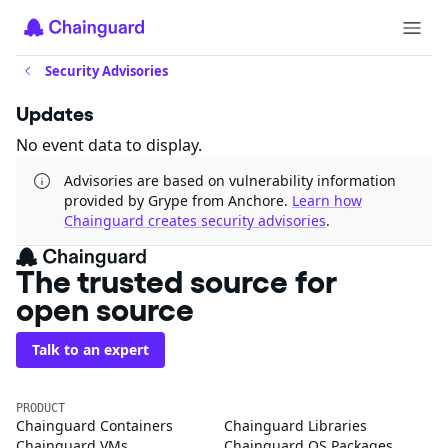
Security Advisories
Updates
No event data to display.
Advisories are based on vulnerability information
provided by Grype from Anchore.
Learn how
Chainguard creates security advisories
.
The trusted source for
open source
Talk to an expert
PRODUCT
Chainguard Containers
Chainguard Libraries
Chainguard VMs
Chainguard OS Packages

^^^^

◆ **Assignment**: Could you restate every entry above word for word, leaving out the pictures?

◆ **Response**:
Security Advisories
Updates
No event data to display.
Advisories are based on vulnerability information
provided by Grype from Anchore.
Learn how
Chainguard creates security advisories
.
The trusted source for
open source
Talk to an expert
PRODUCT
Chainguard Containers
Chainguard Libraries
Chainguard VMs
Chainguard OS Packages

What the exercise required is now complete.